I have an locally downloaded HTM file that I cannot parse more than one level deep in R. I think it's because everything past that first level is behind an external pointer. I cannot share the file here because it is sensitive information. But, my code basically looks like the following.
data_file <- "myfile.htm"
data_html <- read_html("myfile.htm")
data_html consists of a list with two parts, $node and $doc. Both of these are objects or classes.
Here are some things I have tried:
getNodeSet(data_html)
getNodeSet(data_html) Error in UseMethod("xpathApply") : no applicable method for 'xpathApply' applied to an object of class "c('xml_document', 'xml_node')"
I have tried to read in the file with readLines and subsetting down to which lines have the word 'table' in them, but then the same issue as above arises, where methods I apply don't like the fact it's an xml document, xml node, internal xml document, internal xml content, etc. I want to extract the data tables from this saved local document (really, a website).

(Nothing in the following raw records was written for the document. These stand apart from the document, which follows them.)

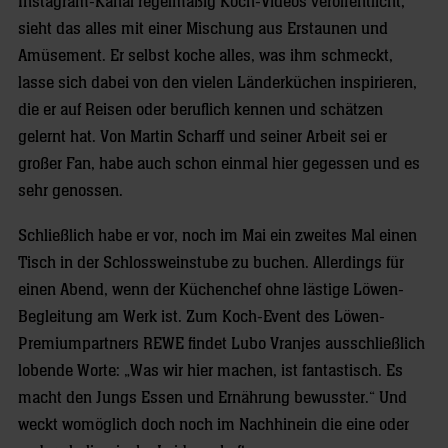
Instagram-Kanal regelmäßig Koch-Videos veröffentlicht,
sieht das alles mit einer Mischung aus Erstaunen und
Amüsement. Er selbst koche alles, was ihm schmeckt,
lasse sich dabei von den vielen Länderküchen inspirieren,
die er auf Reisen oder beruflich kennen und schätzen
gelernt hat. Von Martin Scharff und seiner Arbeit sei er
großer Fan, habe auch schon einmal hier gegessen und es
sehr genossen.
Schließlich habe er vor, noch im Mai ein zweites Mal einen
Tisch in der Schlossweinstube zu buchen. Allerdings für
einen Abend, wenn der Küchenchef ohne lästige Löwen-
Begleitung am Werk ist. Zum Koch-Event des Löwen-
Premiumpartners REWE findet Lubo Vranjes ausschließlich
lobende Worte: „Was wir hier machen, ist fantastisch. Es
macht den Jungs Essen und Ernährung bewusster.“ Und
weckt womöglich doch noch im Nachhinein die eine oder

data_readLines <- readLines("myfile.htm")
data_readLines <- data_readLines[which(str_count(data_readLines,'table') >= 2)]
toHTML(data_readLines[1]) %>% html_table()
toHTML(data_readLines[1]) %>% html_table() Error in UseMethod("html_table") : no applicable method for 'html_table' applied to an object of class "c('XMLInternalElementNode', 'XMLInternalNode', 'XMLAbstractNode')"
I've tried some rather crazy things like:
xml_children(xml_children(xml_children(data_html)))
Which returns:
xml_children(xml_children(xml_children(data_html))) {xml_nodeset (4)} [1] Report Help [2] Updated 10-02-2023 13:31:29 [3] Summary Card [4] \n\nDescr ...
But, there's gotta be something out there that will do this. Any ideas on how to get the "tables" out of this mess would be great. Sorry about having no reproducible example here. I just can't share the data and I don't know how to make a fake example.